For those with more sensitive skin and people who seek natural alternatives a botanical ingredient called Bakuchiol has been shown to mimic the properties of retinol without causing the adverse reactions. Bakuchiol is derived from the seeds of the Babchi plant and it’s an excellent free radical scavenger, it has also shown amazing anti-acne and anti-ageing properties.
Ascorbic acid is the most potent form of vitamin C, a very strong antioxidant that binds and removes harmful free radicals from the skin, like those produced from exposure to ultraviolet radiation and environmental pollutants, it helps prevent aging skin, including lightening brown spots, and it stimulates collagen production. One of the most studied skincare ingredients, Ascorbic Acid has proven to be a very effective used topically but it is notoriously unstable in formulations, it oxidises very quickly when in contact with oxygen and light and it rapidly degrades, losing it’s potency.
There are however more stable forms of Vitamin C like Magnesium Ascorbyl Phosphate (MAP), Scorbyl 6 Palmitate, Tetraisopalmitoyl ascorbic acid, and Sodium Ascorbyl Phosphate.
Vitamin E, or tocopherol, has been shown to combat sun damage, scientific studies have demonstrated that vitamin E treatment can reduce UV-induced photodamage, decrease the risk of skin cancers, and stabilize the skin barrier in addition to its antioxidant properties.
Also known as Niacinamide, Vitamin B3 is one of the most powerful antioxidants in dermatology today. Studies have also shown that topical application of niacinamide has many potential skin benefits, including improved skin hydration, reduced fine lines and wrinkles, decreased brown spots, improved skin redness/blotchiness, and better skin elasticity. Niacinamide also supports the skin barrier and it regulates and stabilizes oil production in the skin, making it one of the top favourite ingredients for people with oily skin.
Niacinamide is very well tolerated by the skin and adverse reactions are rare.
Naturally found in berries, Japanese Knotweed, and the skin of red grapes resveratrol possesses amazing antioxidant, anti-inflammatory properties.
It has been shown to preserve dermal collagen, and may be effective in enhancing skin tissue hydration, it stimulates skin’s cellular renewal, and helps increase skin’s thickness, and reduces skin hyperpigmentation.
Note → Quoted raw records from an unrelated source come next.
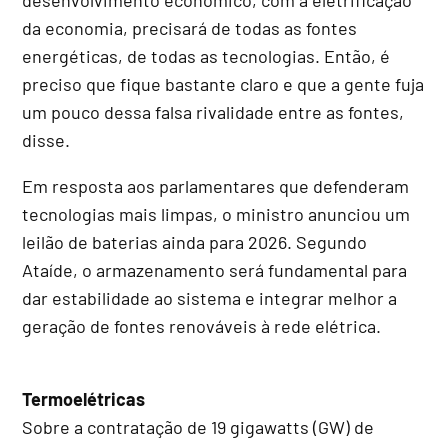
da economia, precisará de todas as fontes
energéticas, de todas as tecnologias. Então, é
preciso que fique bastante claro e que a gente fuja
um pouco dessa falsa rivalidade entre as fontes,
disse.
Em resposta aos parlamentares que defenderam
tecnologias mais limpas, o ministro anunciou um
leilão de baterias ainda para 2026. Segundo
Ataíde, o armazenamento será fundamental para
dar estabilidade ao sistema e integrar melhor a
geração de fontes renováveis à rede elétrica.
Termoelétricas
Sobre a contratação de 19 gigawatts (GW) de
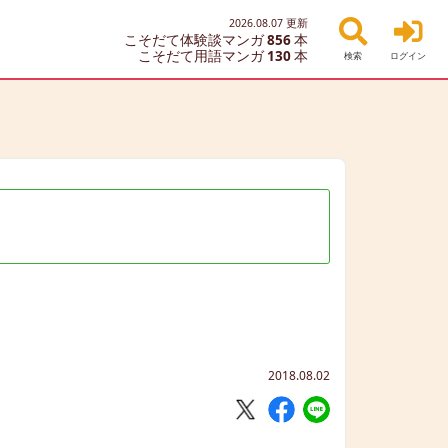
2026.08.07
更新
こそだて体験談マンガ
856
本
こそだて用語マンガ
130
本
検索
ログイン
2018.08.02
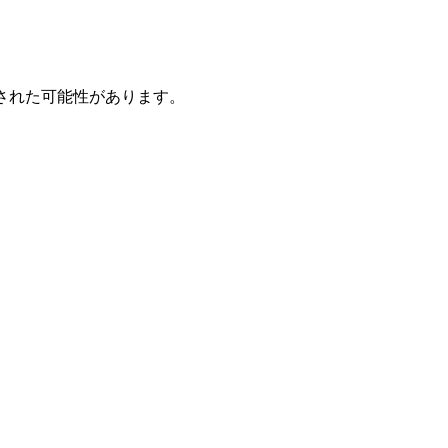
された可能性があります。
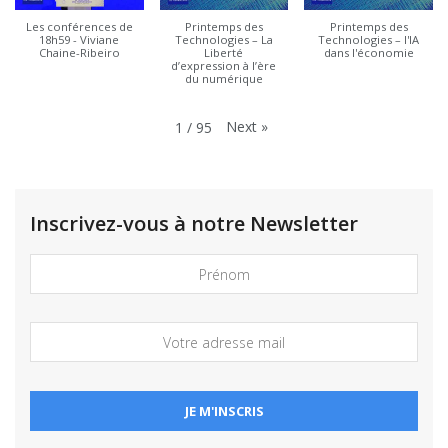
Les conférences de
Printemps des
Printemps des
18h59 - Viviane
Technologies – La
Technologies – l'IA
Chaine-Ribeiro
Liberté
dans l'économie
d’expression à l’ère
du numérique
Next
»
1
/
95
Inscrivez-vous à notre Newsletter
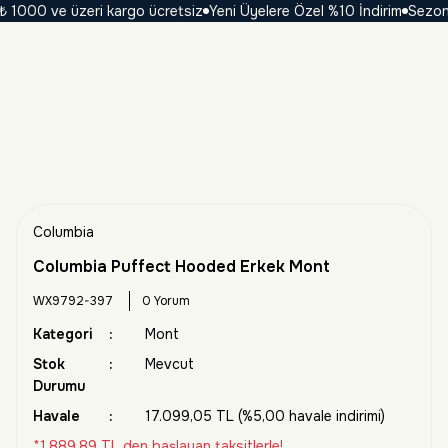
000 ve üzeri kargo ücretsiz
Yeni Üyelere Özel %10 İndirim
Sezona Öz
Columbia
Columbia Puffect Hooded Erkek Mont
WX9792-397
0 Yorum
Kategori
Mont
Stok
Mevcut
Durumu
Havale
17.099,05 TL (%5,00 havale indirimi)
*1.889,89 TL den başlayan taksitlerle!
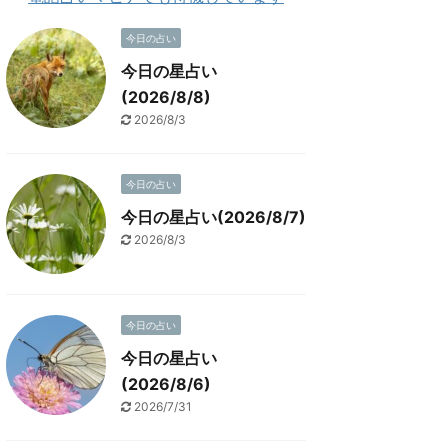
今日の占い
今日の星占い
(2026/8/8)
2026/8/3
今日の占い
今日の星占い(2026/8/7)
2026/8/3
今日の占い
今日の星占い
(2026/8/6)
2026/7/31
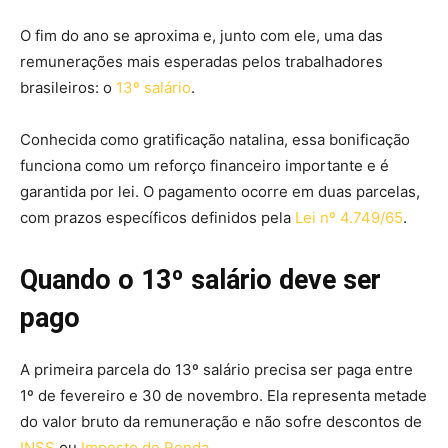
O fim do ano se aproxima e, junto com ele, uma das
remunerações mais esperadas pelos trabalhadores
brasileiros: o
13º salário
.
Conhecida como gratificação natalina, essa bonificação
funciona como um reforço financeiro importante e é
garantida por lei. O pagamento ocorre em duas parcelas,
com prazos específicos definidos pela
Lei nº 4.749/65
.
Quando o 13º salário deve ser
pago
A primeira parcela do 13º salário precisa ser paga entre
1º de fevereiro e 30 de novembro. Ela representa metade
do valor bruto da remuneração e não sofre descontos de
INSS
ou
Imposto de Renda
.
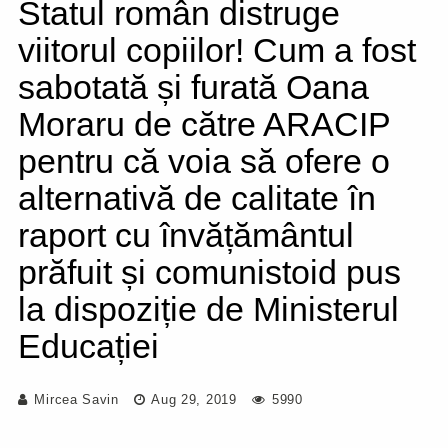
Statul român distruge
viitorul copiilor! Cum a fost
sabotată și furată Oana
Moraru de către ARACIP
pentru că voia să ofere o
alternativă de calitate în
raport cu învățământul
prăfuit și comunistoid pus
la dispoziție de Ministerul
Educației
Mircea Savin
Aug 29, 2019
5990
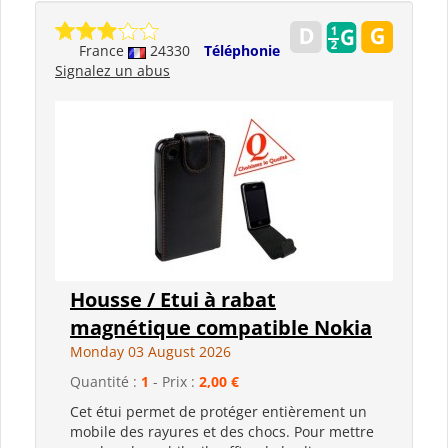
France
24330
Téléphonie
Signalez un abus
Housse / Etui à rabat
magnétique compatible Nokia
Monday 03 August 2026
Quantité :
1
- Prix :
2,00 €
Cet étui permet de protéger entièrement un
mobile des rayures et des chocs. Pour mettre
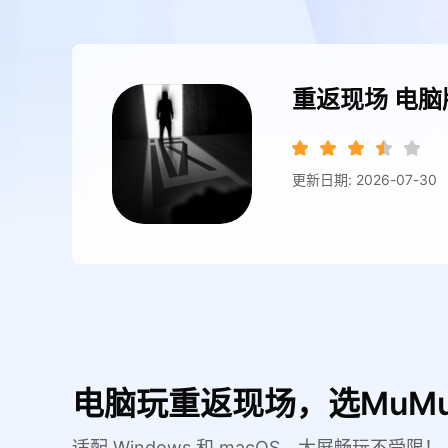
重返现场
电脑
更新日期: 2026-07-30
电脑玩重返现场，选MuM
适配 Windows 和 macOS，大屏畅玩不受限！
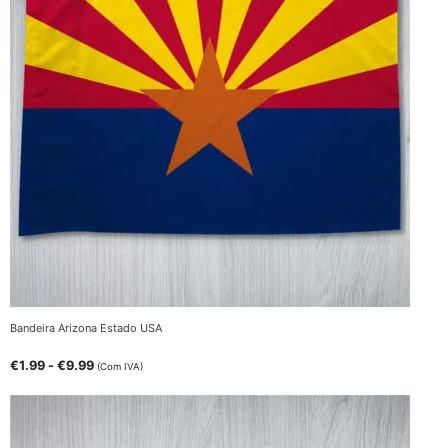
Bandeira Arizona Estado USA
€
1.99
-
€
9.99
(Com IVA)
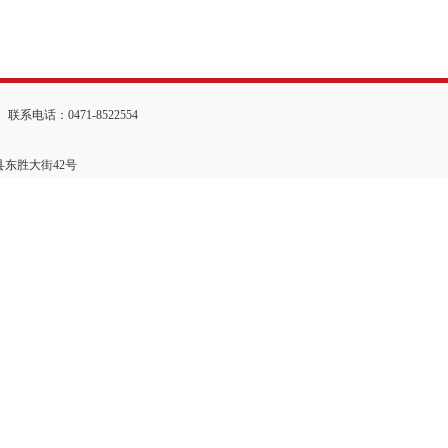
：0471-8522554
县东胜大街42号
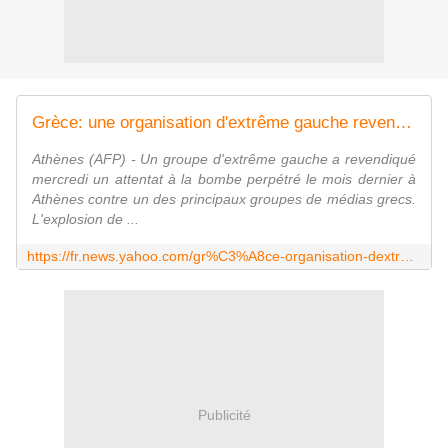
Grèce: une organisation d'extrême gauche revendique un attentat contre un groupe de médias
Athènes (AFP) - Un groupe d'extrême gauche a revendiqué
mercredi un attentat à la bombe perpétré le mois dernier à
Athènes contre un des principaux groupes de médias grecs.
L'explosion de ...
https://fr.news.yahoo.com/gr%C3%A8ce-organisation-dextr%C3%AAme-gauche-revendique-attentat-contre-groupe-145835839.html
Publicité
Moreover, Resveratrol has the unique ability to assist in disturbing the formation of p. acnes biofilm. The acne forming bacteria is capable of forming a biofilm which diminishes the efficacy of treatments and can result in the condition to keep coming back. This makes resveratrol invaluable ingredient for the preparation of anti-acne products.
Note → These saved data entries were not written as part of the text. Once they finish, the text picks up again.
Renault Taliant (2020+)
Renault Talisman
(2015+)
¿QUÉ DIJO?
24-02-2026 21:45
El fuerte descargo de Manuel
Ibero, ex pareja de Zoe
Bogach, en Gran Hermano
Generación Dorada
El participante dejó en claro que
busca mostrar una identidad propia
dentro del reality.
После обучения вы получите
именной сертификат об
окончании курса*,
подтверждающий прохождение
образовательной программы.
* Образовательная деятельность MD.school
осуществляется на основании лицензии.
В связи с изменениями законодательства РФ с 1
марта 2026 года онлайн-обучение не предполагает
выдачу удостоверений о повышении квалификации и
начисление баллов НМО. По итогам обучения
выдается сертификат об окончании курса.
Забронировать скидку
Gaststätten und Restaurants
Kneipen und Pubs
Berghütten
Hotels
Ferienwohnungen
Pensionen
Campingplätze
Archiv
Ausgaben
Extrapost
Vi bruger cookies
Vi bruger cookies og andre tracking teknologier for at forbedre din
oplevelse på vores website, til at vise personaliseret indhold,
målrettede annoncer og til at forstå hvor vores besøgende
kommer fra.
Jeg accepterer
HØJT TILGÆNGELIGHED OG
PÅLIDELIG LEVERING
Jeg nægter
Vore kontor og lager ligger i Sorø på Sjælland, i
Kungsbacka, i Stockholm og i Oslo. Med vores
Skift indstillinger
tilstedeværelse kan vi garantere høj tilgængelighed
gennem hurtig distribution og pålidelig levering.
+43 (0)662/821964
Antioxidant Activity of Plant Extracts
Plants are a rich source of biologically active substances that have a significant effect on human skin The free-radical scavenging ability and antioxidant properties of plants are associated with the presence of components such as polyphenols, tocopherols, carotenoids, ascorbic acid, and macromolecules (including polysaccharides and peptides), as well as components of essential oils.
This polyphenol antioxidant is found in turmeric root. Curcumin helps decrease inflammation, accelerates wound healing, prevents oily skin and acne, fights free radicals, and is photo-protective, anti-aging and anti-microbial
Green Tea Polyphenols
Green tea is probably the most studied plant-based antioxidant. The main active ingredients of green tea extract are polyphenols called catechins that have multiple antioxidant effects, as well as anti-inflammatory and anti-carcinogenic properties. Green tea also helps reduce redness and inflammation and it’s especially ideal for those with sensitive skin.
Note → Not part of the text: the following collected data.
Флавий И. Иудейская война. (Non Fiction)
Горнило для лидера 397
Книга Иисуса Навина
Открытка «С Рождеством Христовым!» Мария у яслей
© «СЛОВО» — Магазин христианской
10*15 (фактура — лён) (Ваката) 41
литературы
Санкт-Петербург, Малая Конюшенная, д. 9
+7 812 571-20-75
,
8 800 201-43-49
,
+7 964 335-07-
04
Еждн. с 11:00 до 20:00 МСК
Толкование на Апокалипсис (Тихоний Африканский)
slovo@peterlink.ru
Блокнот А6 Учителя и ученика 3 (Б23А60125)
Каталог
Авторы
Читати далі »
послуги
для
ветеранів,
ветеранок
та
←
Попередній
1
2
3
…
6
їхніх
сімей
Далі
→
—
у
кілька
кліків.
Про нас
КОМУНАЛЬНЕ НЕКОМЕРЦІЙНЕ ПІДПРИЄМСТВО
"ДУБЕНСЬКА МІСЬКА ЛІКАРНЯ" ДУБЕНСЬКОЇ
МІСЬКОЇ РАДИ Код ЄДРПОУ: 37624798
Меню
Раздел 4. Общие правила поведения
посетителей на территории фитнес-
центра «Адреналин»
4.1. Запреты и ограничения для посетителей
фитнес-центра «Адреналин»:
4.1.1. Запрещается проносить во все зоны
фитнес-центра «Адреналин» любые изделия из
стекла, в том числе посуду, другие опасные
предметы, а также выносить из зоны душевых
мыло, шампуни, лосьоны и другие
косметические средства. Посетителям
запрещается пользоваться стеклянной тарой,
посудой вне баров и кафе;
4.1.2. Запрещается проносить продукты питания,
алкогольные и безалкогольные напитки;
A relatively new ingredients in skincare Astaxanthin is quickly becoming one of the most sought-after compounds with superior antioxidant and skin protective abilities. It is naturally found in red algae, salmon and certain foods.
Astaxanthin protects against UV rays, repairs DNA damage, Enhances the immune system (when taken orally), fights wrinkles and fine lines, protects against hyperpigmentation, and fights free radicals.